In my experience little is going to help you as far as a weapon when it comes to a wild animal attack. Which is a very uncommon occurrence on well-traveled hiking trails, but it’s something that is bound to cross the mind of a momma bringing her babies out into the wilderness. Unless you know how to use and travel with a weapon correctly and safely, you are better off preparing yourself with some techniques to deter wild animals if you are to come across any while on the trail. Here are a few of my favorite tips I learned from Wildlife professionals growing up in rural towns like Telluride and Evergreen in Colorado:
-Know your animals and how to react to different predators. In many wild animal encounters your reaction to the animal will determine the outcome of the encounter.
-Do not carry fragrant snacks that may attract wildlife. Choices like choosing nuts and dried fruits for protein over beef jerky can make a difference.
-As you travel the trail make noise. Laugh, shout, talk, most of the time the animals don’t want to interact with you either so if they hear you coming they will likely avoid the trail.

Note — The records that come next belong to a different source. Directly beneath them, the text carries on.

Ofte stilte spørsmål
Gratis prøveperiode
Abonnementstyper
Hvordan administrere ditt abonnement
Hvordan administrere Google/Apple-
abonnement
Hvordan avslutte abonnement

Choose a trail wisely, don’t hike a trail for the first time with your children in tow. You do not want to come across dangerous surprises on the trail when you are responsible for the wellbeing of your little humans. Hike the trail a week or so ahead of time so you know what to expect and you can scout out a few safe stopping points to snack and rest. Also, do not pick a trail that is super challenging for you to hike. Hiking with kids isn’t the time to challenge yourself with new and difficult terrain. Be aware of the weather and plan accordingly-Sunscreen, jacket/layering is important. Light layers that are warm for the top of the mountain even if you are hiking on a warm day. Packing layers is also a safe guard for if you were to get stuck on the trail past the warm part of the day. If you were to fall and twist your ankle you could be slow coming off the trail and possibly could be stuck on the trail when temperatures start to drop. Be prepared by having light layers packed for yourself and your little.
Preparation is key to safely hiking with children. Be smart, be prepared and you will be able to introduce your children to a love of the outdoors. Below you will find my full packing list for myself and one preschool aged child, to hike a 4-mile hike, roughly 3.5 hours round trip.
FULL PACKING LIST:
-12CUPS OF WATER IN TEMPERATURE KEEPING WATER BOTTLES.
-SMALL ZIP LOCKS OF: FRESH FRUIT OF SOME KIND, NUTS OR TRAIL MIX, PRETZELS, 2-3 PROTEIN/NUT BARS, 1 OF MY CHILD’S FAVORITE SNACKS (CHEESE-STICK, CUTIE, CRACKERS)
-DRESS IN LAYERS FOR BOTH: A SHORT SLEEVE OR TANK, UNDER A LONG SLEEVE SHIRT OR SWEATER SHIRT, PACK A LIGHT JACKET FOR THE TOP. LEGGINGS OR SHORTS UNDER WARM PANTS.